Dieci risposte alle dieci domande dei risparmiatori sul tema del salva-banche. Le ha pubblicate Banca d’Italia sul suo sito. Il documento di sei pagine prova, più che altro, a far luce sulle polemiche di questi giorni, in un linguaggio che però è ultra-tecnico e che di sicuro le famiglie faticheranno a decifrare. Il testo spiega, per esempio, la gerarchia delle obbligazioni e ricorda che questa era già nota da tempo (come previsto dalla procedura fallimentare). Con l’iter scelto per le quattro banche si è applicata l’estrema ratio del bail-in per evitare il fallimento e le ripercussioni su tutto il sistema. Vuol dire che è stata scelta la strada più pesante per alleggerire gli effetti su risparmio e imprese. Nel farlo è stata applicata la direttiva europea che prevede l’azzeramento dei bond. L’escamotage ha limitato l’intervento del Fondo di risoluzione. Inoltre le obbligazioni subordinate sono state equiparate a strumenti ancora più rischiosi perché c’era bisogno di una misura ancora più drastica, visto il grave stato dei conti delle quattro banche.
Al di là del testo di Banca d’Italia, quali sono le cinque regole d’oro per le obbligazioni? La vicenda di questi giorni ha insegnato che ci sono diversi tipi di obbligazioni con livelli differenti livelli di “guai” nell’eventualità di crac. Le obbligazioni subordinate sono più a rischio perché vengono intaccate e azzerate prima dei bond senior (o ordinari). «Occorre sempre prestare attenzione al livello di garanzia del bond» spiega Claudia Segre, segretario generale Assiom Forex. E’ alla voce “livello di garanzia” o “seniority” che va cercata la parolina “subordinata” oppure quella “senior” che farà da spartiacque in caso di terremoti in banca.
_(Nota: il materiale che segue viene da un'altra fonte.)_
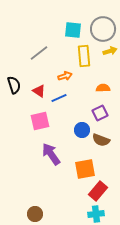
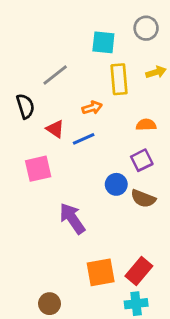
gray circle: (103, 29) -> (146, 28), moved, size x0.7
black semicircle: (14, 85) -> (25, 106), moved
pink square: (40, 121) -> (38, 169), moved
orange square: (85, 169) -> (101, 272), moved

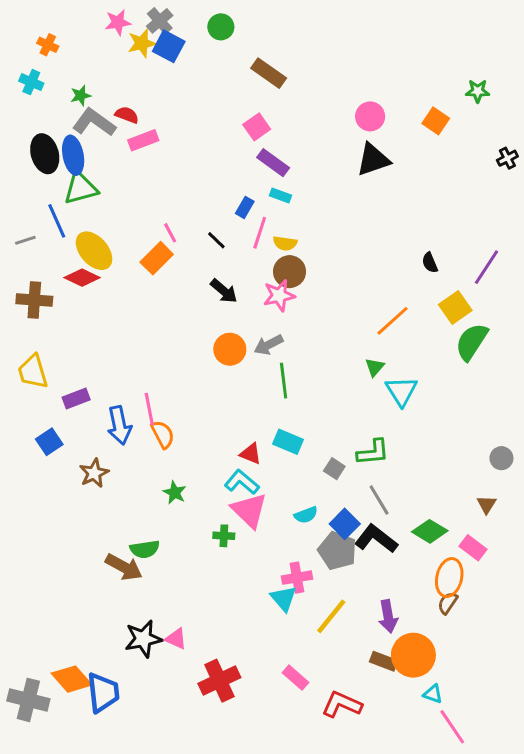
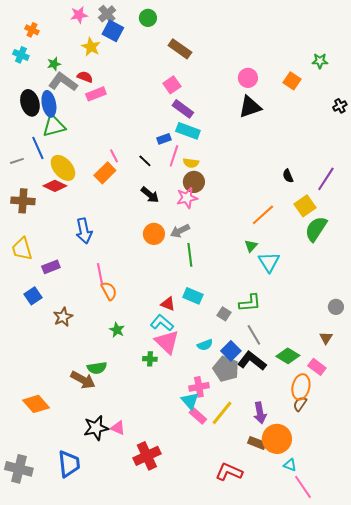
yellow star: (142, 43) -> (91, 47), moved, turned -30
cyan rectangle: (281, 196) -> (188, 131), size x1.6
blue rectangle: (245, 207) -> (164, 139), turned 40
blue arrow: (119, 425) -> (84, 231), moved
pink rectangle: (295, 678) -> (198, 416), moved
orange diamond: (72, 679) -> (36, 404), moved

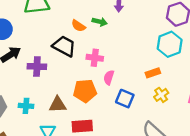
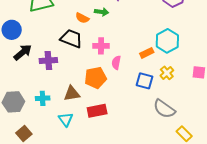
cyan hexagon: (170, 44) -> (167, 41), moved
orange rectangle: (153, 73) -> (147, 53), moved
blue square: (125, 99) -> (144, 81), moved

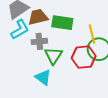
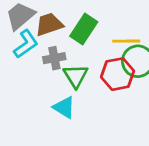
green rectangle: (62, 23) -> (84, 29), turned -60
yellow line: (92, 34) -> (126, 41), turned -72

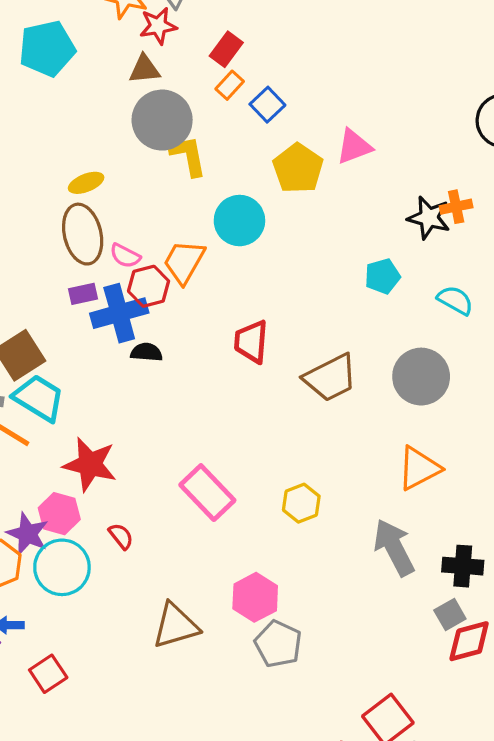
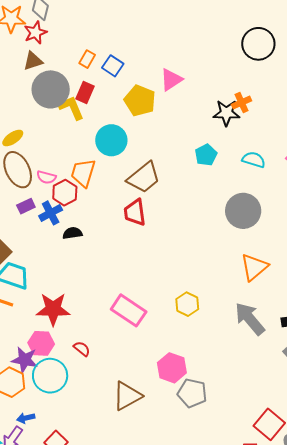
red rectangle: (226, 49) -> (85, 92), moved
blue cross: (119, 313) -> (51, 213), size x0.7
brown trapezoid: (331, 378) -> (144, 178), moved

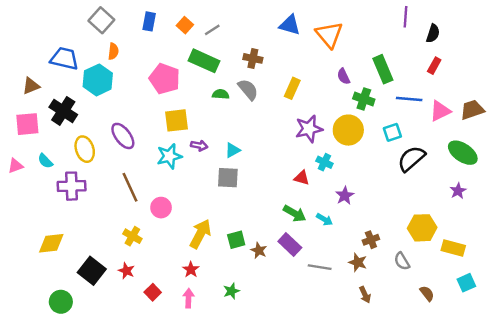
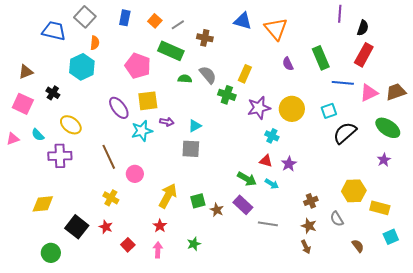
blue trapezoid: (64, 58) -> (54, 31), moved
brown cross: (253, 58) -> (205, 38), moved
red rectangle: (434, 66) -> (364, 55), size x1.6
green cross: (364, 99) -> (227, 95), moved
black cross: (63, 111) -> (53, 93), size x0.6
pink square: (27, 124) -> (23, 104), turned 30
purple ellipse: (123, 136) -> (119, 108), moved
yellow ellipse: (85, 149) -> (71, 125), turned -35
red triangle: (302, 178) -> (266, 161), moved
brown star: (358, 262) -> (309, 226), moved

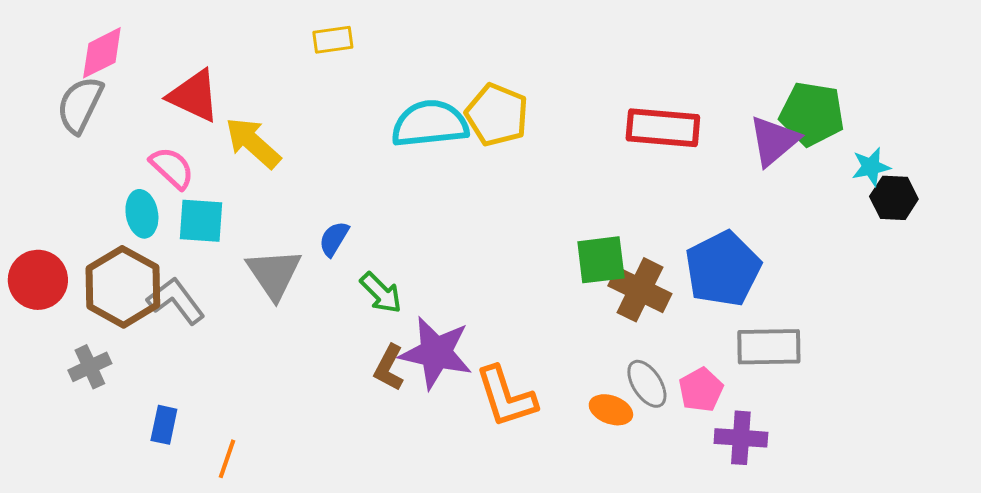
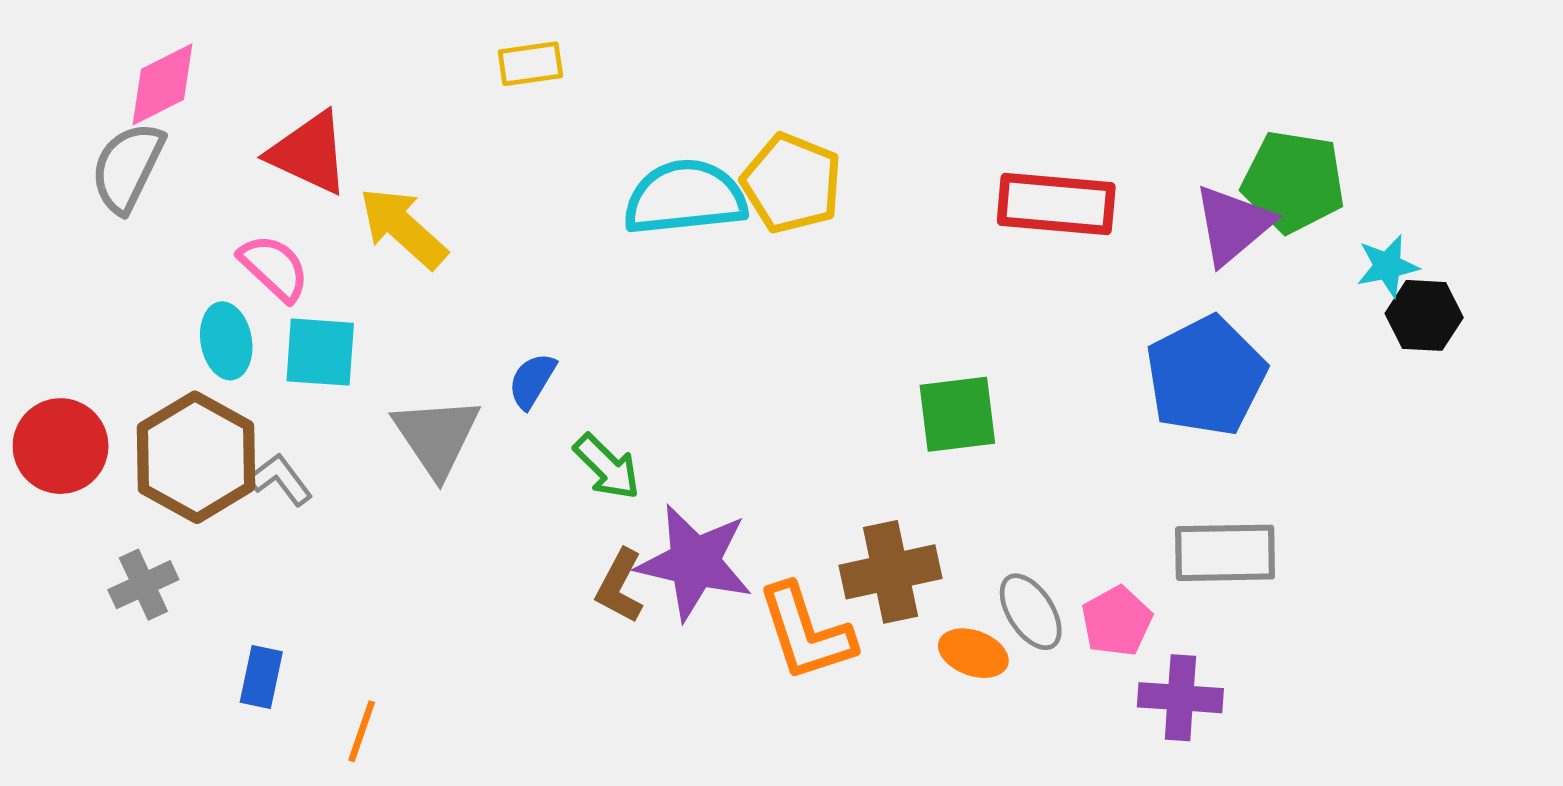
blue pentagon: (723, 269) -> (1206, 376), moved
brown cross: (640, 290) -> (890, 572), moved, turned -38
gray L-shape: (176, 301) -> (280, 479), size x0.7

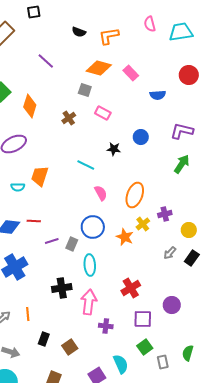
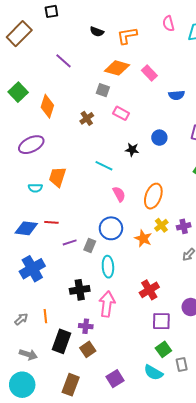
purple cross: (165, 214) -> (184, 226), moved
purple cross: (106, 326) -> (86, 326), moved
black rectangle: (44, 339) -> (62, 341), size x1.6
cyan semicircle: (121, 364) -> (153, 373), moved, turned 144

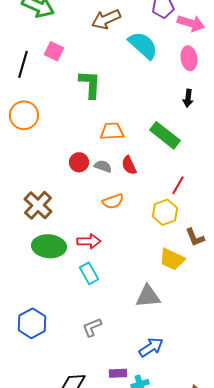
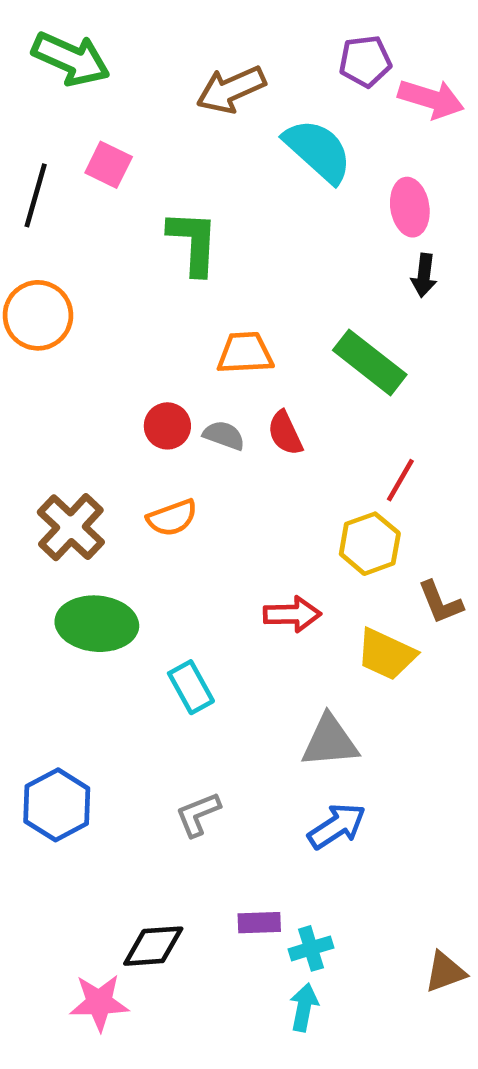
pink ellipse: (189, 58) -> (410, 207), moved
orange semicircle: (113, 201) -> (172, 518), moved
red arrow: (89, 241) -> (292, 614), moved
blue arrow: (151, 347) -> (337, 826), moved

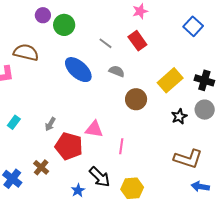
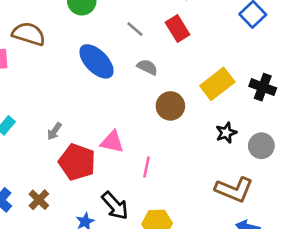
gray circle: (205, 110) -> (261, 146), moved
brown cross: (41, 167) -> (39, 200), moved

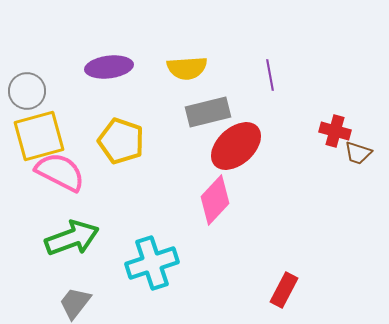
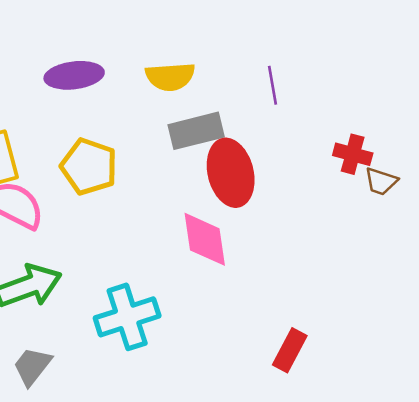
red ellipse: (236, 146) -> (231, 173), turned -62
pink diamond: (215, 200) -> (205, 239), turned -51

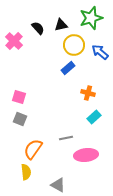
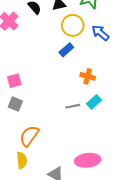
pink square: (19, 97) -> (14, 81), turned -32
gray line: (66, 138) -> (73, 106), moved
pink ellipse: (86, 155) -> (88, 160), moved

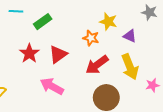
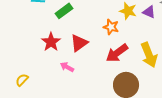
purple triangle: (130, 36) -> (149, 12), moved
pink arrow: (52, 86) -> (67, 67), moved, size x0.6

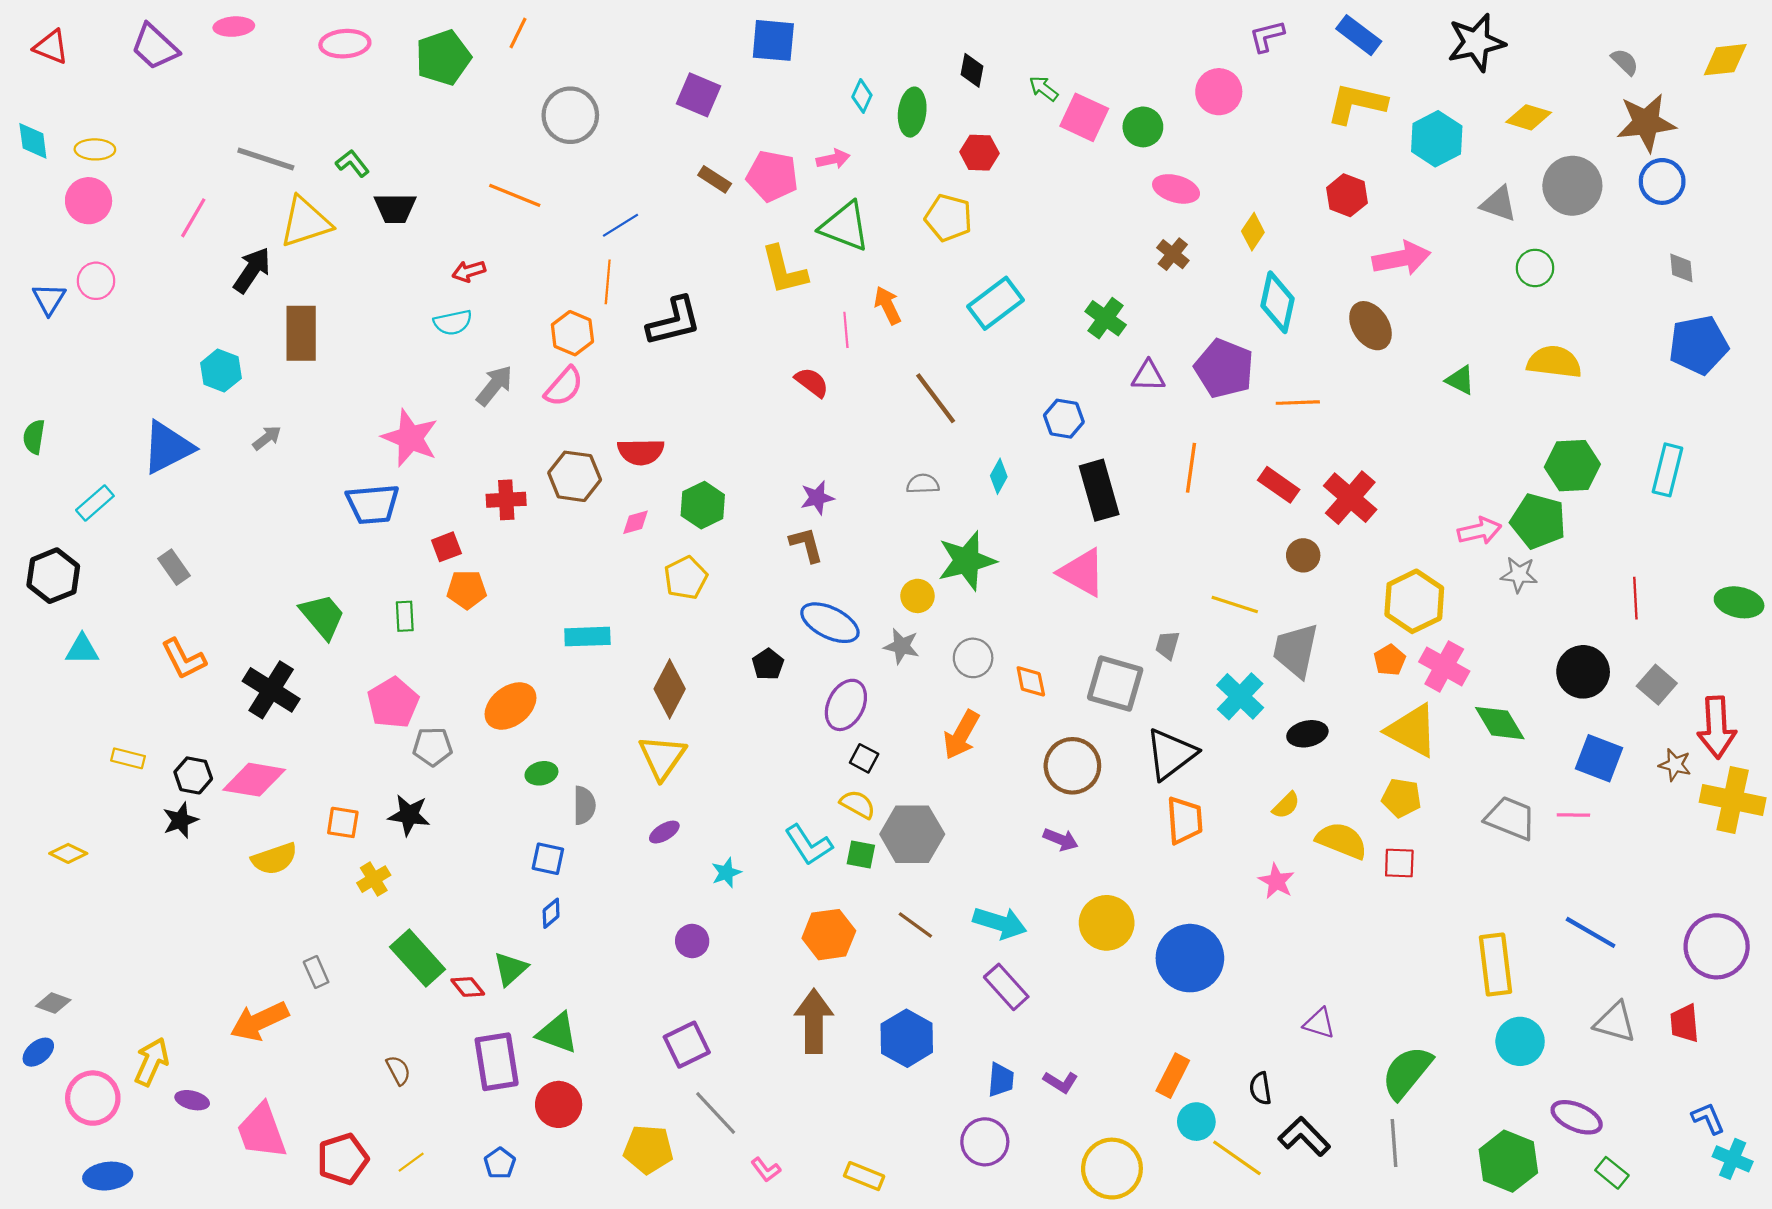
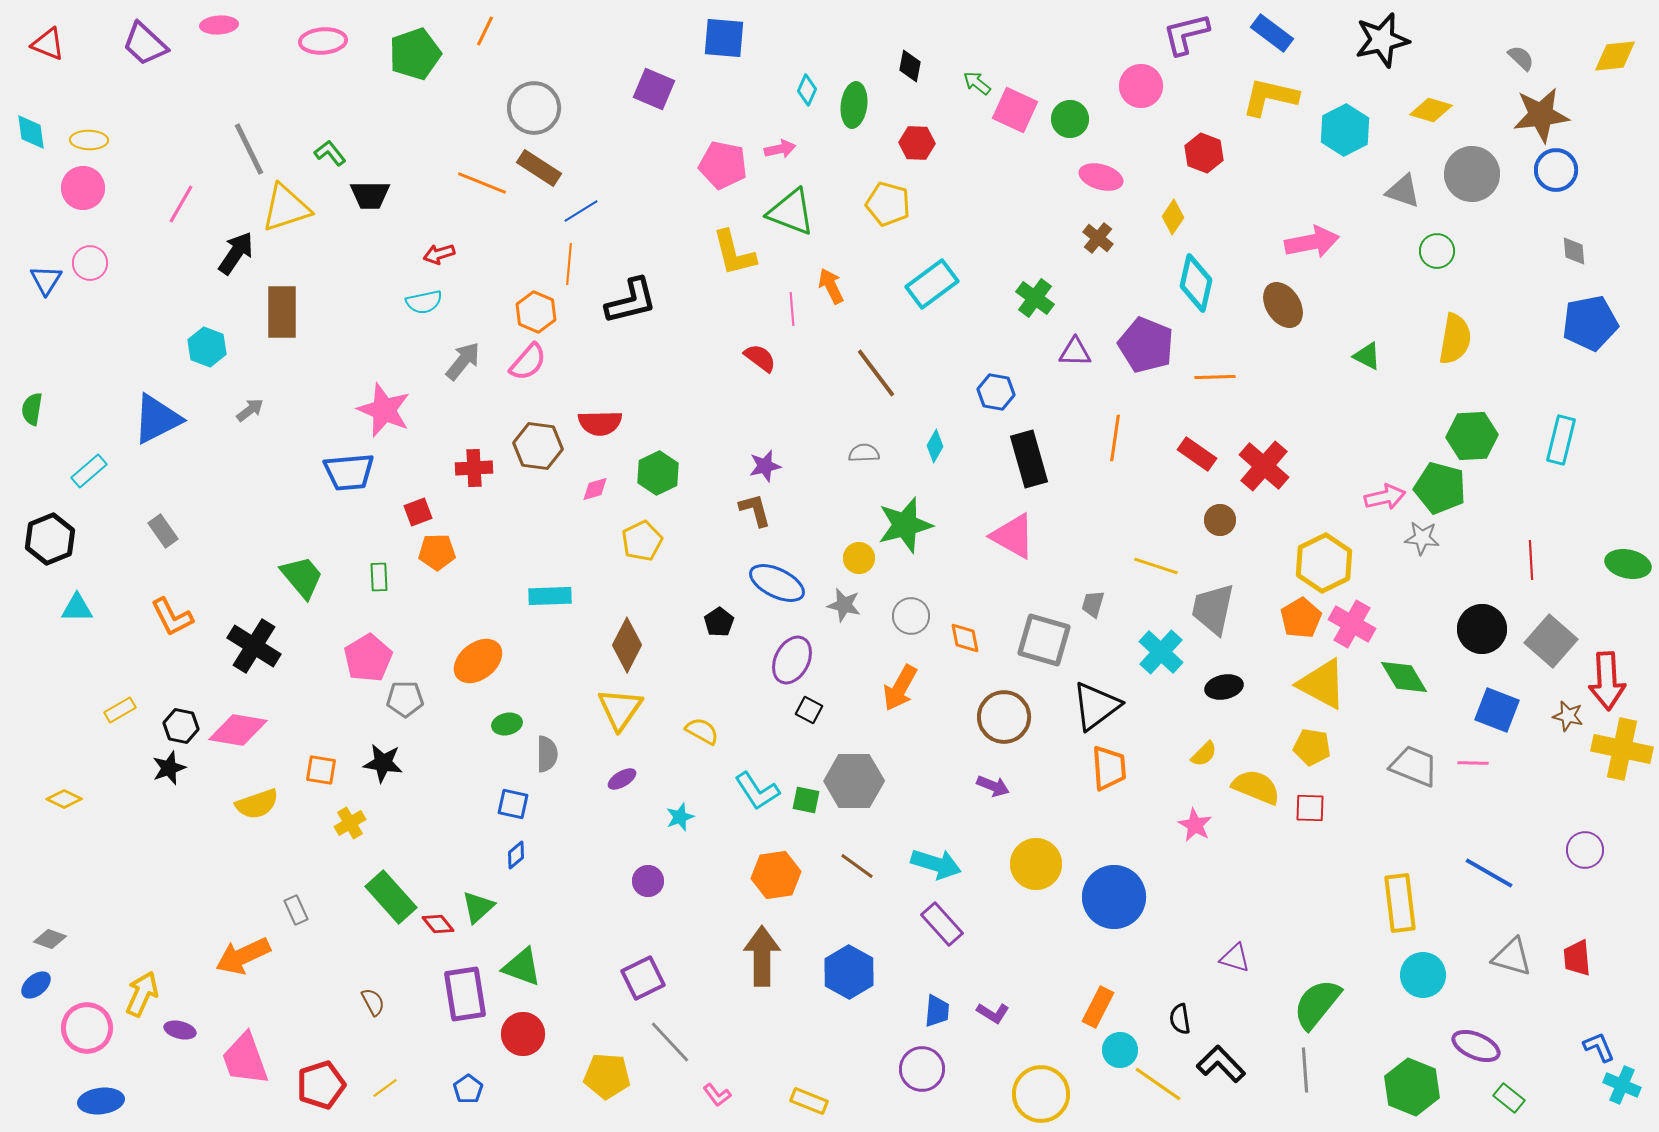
purple L-shape: (1267, 36) -> (1186, 34), size x1.4
gray line: (266, 159) -> (249, 149), turned 46
brown rectangle: (715, 179) -> (539, 168), moved, size x1.4
red hexagon: (1347, 195) -> (1204, 153), moved
yellow semicircle: (1554, 362) -> (1455, 339), turned 93
orange pentagon: (1390, 660) -> (1301, 618), size x1.4
gray square: (1657, 685) -> (1551, 641), size x1.4
yellow rectangle: (128, 758) -> (120, 710), turned -44
yellow semicircle: (858, 804) -> (702, 731), moved
purple circle: (1717, 946) -> (1585, 850), moved, size x0.6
Attenzione però perché all’interno della categoria delle obbligazioni subordinate ve ne sono a maggiore e minore rischio.
Le obbligazioni Tier 1 sono quelle di grado più basso (junior) di subordinazione, potenzialmente le prime a subire le conseguenze di eventuali problemi della banca. Ci sono poi obbligazioni upper tier II, obbligazioni lower tier III e II, e a ciascuna corrisponde un grado di rischio. «Anche il rating è da tenere d’occhio» dice Claudia Segre. Semplificando molto, è il voto su quanto affidabile è chi ha emesso il titolo. Con la crisi dello spread abbiamo imparato a conoscere il rating e a capire che chi ha un giudizio basso sarà più traballante e quindi dovrà pagare più interessi. «Non va poi dimenticata la liquidabilità dell’obbligazione» dice l’esperta. Alcuni titoli trovano facilmente acquirenti, magari perché pagano cedole alte, al momento di vendere però non si trovano compratori e si rischia di rimanere con il cerino in mano. Anche il prezzo è importante, soprattutto se si compra sul mercato secondario. Può essere già alto e al momento del rimborso che avviene a 100, si dovrà sottrarre la quota eccedente il 100 (per esempio: se si compra a 108, arrivati alla scadenza naturale si otterrà indietro solo 100). Tra gli aspetti da considerare c’è poi la durata del titolo. «Di fatto – spiega l’esperta – più l’emissione è lunga e più è sensibile ai movimenti del mercato e alla volatilità». Occorreranno nervi ben saldi.